On the day fixed for the rehearsal they came without the Lindane and
Murray. They were not well, but Rossi said they would not fail us
eventually. I took the part of Murray, and asked Rosalie to be the
Lindane.

"I don't read Italian well enough," she whispered, "and I don't wish to have the actors laughing at me; but Veronique could do it."

"Ask if she will read the part."

However, Veronique said that she could repeat it by heart.

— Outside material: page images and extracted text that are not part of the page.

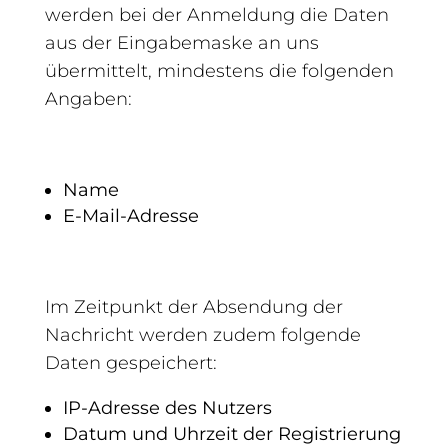
werden bei der Anmeldung die Daten
aus der Eingabemaske an uns
übermittelt, mindestens die folgenden
Angaben:
Name
E-Mail-Adresse
Im Zeitpunkt der Absendung der
Nachricht werden zudem folgende
Daten gespeichert:
IP-Adresse des Nutzers
Datum und Uhrzeit der Registrierung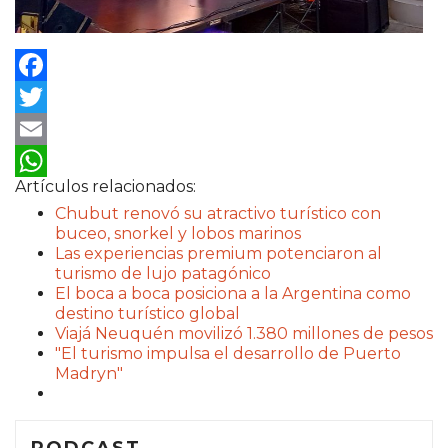
Facebook
Twitter
Email
Artículos relacionados:
WhatsApp
Chubut renovó su atractivo turístico con
buceo, snorkel y lobos marinos
Las experiencias premium potenciaron al
turismo de lujo patagónico
El boca a boca posiciona a la Argentina como
destino turístico global
Viajá Neuquén movilizó 1.380 millones de pesos
"El turismo impulsa el desarrollo de Puerto
Madryn"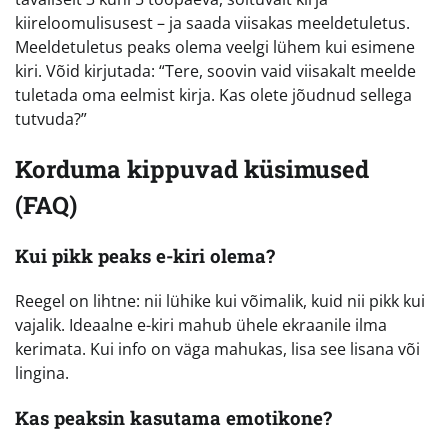
kiireloomulisusest – ja saada viisakas meeldetuletus.
Meeldetuletus peaks olema veelgi lühem kui esimene
kiri. Võid kirjutada: “Tere, soovin vaid viisakalt meelde
tuletada oma eelmist kirja. Kas olete jõudnud sellega
tutvuda?”
Korduma kippuvad küsimused
(FAQ)
Kui pikk peaks e-kiri olema?
Reegel on lihtne: nii lühike kui võimalik, kuid nii pikk kui
vajalik. Ideaalne e-kiri mahub ühele ekraanile ilma
kerimata. Kui info on väga mahukas, lisa see lisana või
lingina.
Kas peaksin kasutama emotikone?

"All the better," said I to her, laughing internally, as I thought of Soleure, for I saw that I should thus be obliged to make love to the girl to whom I had not spoken for the fortnight she had been with us. I had not even had a good look at her face. I was so afraid of Rosalie (whom I loved better every day) taking fright.

What I had feared happened. When I took Veronique's hand, and said, "Si, bella Lindana, debbe adorarvi!" everybody clapped, because I gave the words their proper expression; but glancing at Rosalie I saw a shadow on her face, and I was angry at not having controlled myself better. Nevertheless, I could not help feeling amazed at the way Veronique played the part. When I told her that I adored her she blushed up to her eyes; she could not have played the love-sick girl better.

We fixed a day for the dress-rehearsal at the theatre, and the company announced the first night a week in advance to excite public curiosity. The bills ran:

"We shall give Voltaire's Ecossaise, translated by an anonymous author: no prompter will be present."

I cannot give the reader any idea of the trouble I had to quiet Rosalie. She refused to be comforted; wept incessantly, and touched my heart by gentle reproaches.

"You love Veronique," said she, "and you only translated that piece to have an opportunity of declaring your love."